## EXERCISE DATA

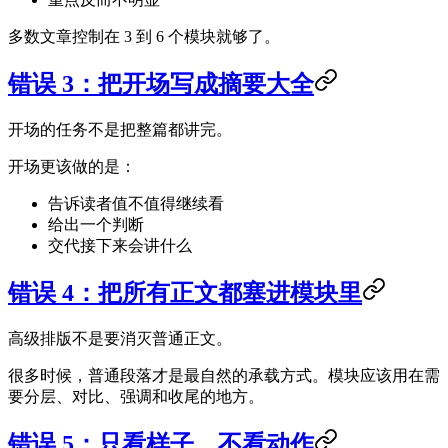
多数文章控制在 3 到 6 个模块就够了。
错误 3：把开场写成摘要大全
开场的任务不是把整篇都讲完。
开场更该做的是：
告诉读者值不值得继续看
给出一个判断
交代接下来会讲什么
错误 4：把所有正文都塞进模块里
高级排版不是要消灭普通正文。
很多时候，普通段落才是最自然的承载方式。模块应该用在需
要分层、对比、强调和收尾的地方。
错误 5：只看样子，不看动作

## WHAT YOU SHOULD DO
Transcribe the full listing above exactly as it stands, minus the pictures.

## FINISHED TASK
多数文章控制在 3 到 6 个模块就够了。
错误 3：把开场写成摘要大全
开场的任务不是把整篇都讲完。
开场更该做的是：
告诉读者值不值得继续看
给出一个判断
交代接下来会讲什么
错误 4：把所有正文都塞进模块里
高级排版不是要消灭普通正文。
很多时候，普通段落才是最自然的承载方式。模块应该用在需
要分层、对比、强调和收尾的地方。
错误 5：只看样子，不看动作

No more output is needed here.